Bagi warga Sundarbans, yang hidup di delta sungai besar di pantai utara Teluk Benggala, tiada hewan yang lebih menakutkan ketimbang harimau.
Bahkan menyebut kata harimau pun penduduk desa bisa panik.
Jurnalis BBC, Candida Beveridge, bertanya kepada seorang nelayan setempat soal harimau.
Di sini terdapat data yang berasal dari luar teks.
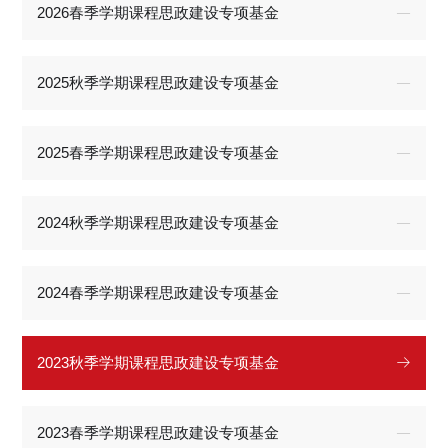
2026春季学期课程思政建设专项基金
2025秋季学期课程思政建设专项基金
2025春季学期课程思政建设专项基金
2024秋季学期课程思政建设专项基金
2024春季学期课程思政建设专项基金
2023秋季学期课程思政建设专项基金
2023春季学期课程思政建设专项基金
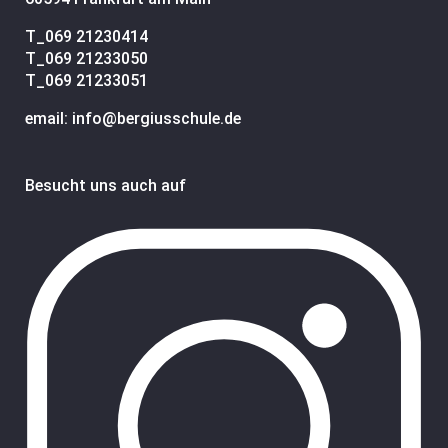
T_
069 21230414
T_
069 21233050
T_
069 21233051
email: info@bergiusschule.de
Besucht uns auch auf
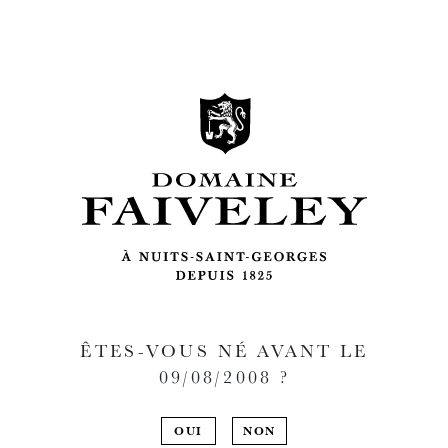
ÊTES-VOUS NÉ AVANT LE
09/08/2008
?
OUI
NON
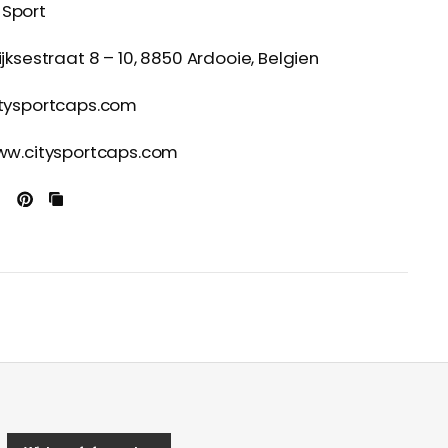
 Sport
ijksestraat 8 – 10, 8850 Ardooie, Belgien
itysportcaps.com
www.citysportcaps.com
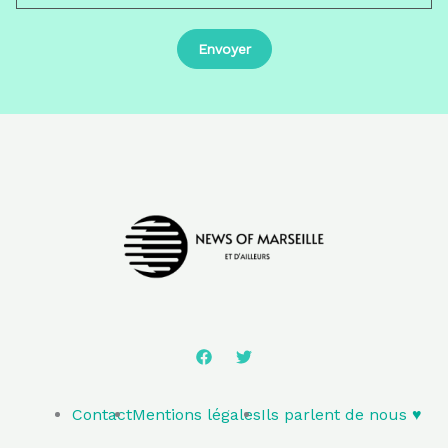
Contact
Mentions légales
Ils parlent de nous ♥️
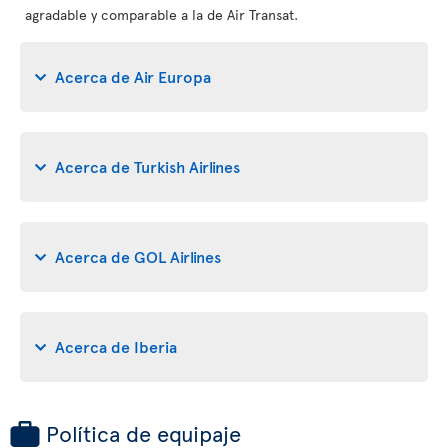
agradable y comparable a la de Air Transat.
Acerca de Air Europa
Acerca de Turkish Airlines
Acerca de GOL Airlines
Acerca de Iberia
Política de equipaje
Begitu mendengar kata "harimau", dia segera mengemasi kepiting-kepiting dan pergi tanpa sepatah kata pun.
"Jika Anda berbicara tentang harimau, maka hewan itu akan datang," kata tukang perahu yang membawa Beveridge. "Itulah sebabnya."
Hampir semua orang di kawasan itu pernah terpapar oleh serangan harimau dengan berbagai cara.
Air mata
Antara tahun 2006 dan 2008 beberapa orang telah tewas di Joymoni, sebuah desa kecil di tepi Sungai Pasyhur, yang berbatasan dengan hutan.
Dalam salah satu serangan, harimau menerobos dinding bambu sebuah gubuk di tengah malam dan menyambar seorang perempuan berusia 83 tahun.
Anaknya, Krisnopodo Mondol, yang berusia 60-an tahun, mendengar jeritannya.
"Saya membuka pintu dan berlari ke tempat tidur ibu saya, tapi ibu saya tidak ada," katanya.
"Yang saya lihat hanya tempat tidur yang kosong. Saya tidak bisa menemukannya di mana pun. Saya membuka pintu ke beranda dan di bawah sinar bulan saya melihat ibu saya. Dia terluka parah terbaring di tanah, bajunya berserakan di sekelilingnya."
Air mata mengalir di wajah Krisnopodo. Pada satu titik dia begitu diliputi kesedihan, dia tidak bisa bicara.
Dia mengambil foto ibunya dari dinding dan memandanginya dengan rasa tidak percaya. Dia lalu melanjutkan.
"Harimau itu menyerang ibu saya di sisi kiri kepalanya. Tengkoraknya rusak. Dia masih bernapas, tetapi tak sadarkan diri." Tak lama kemudian dia meninggal.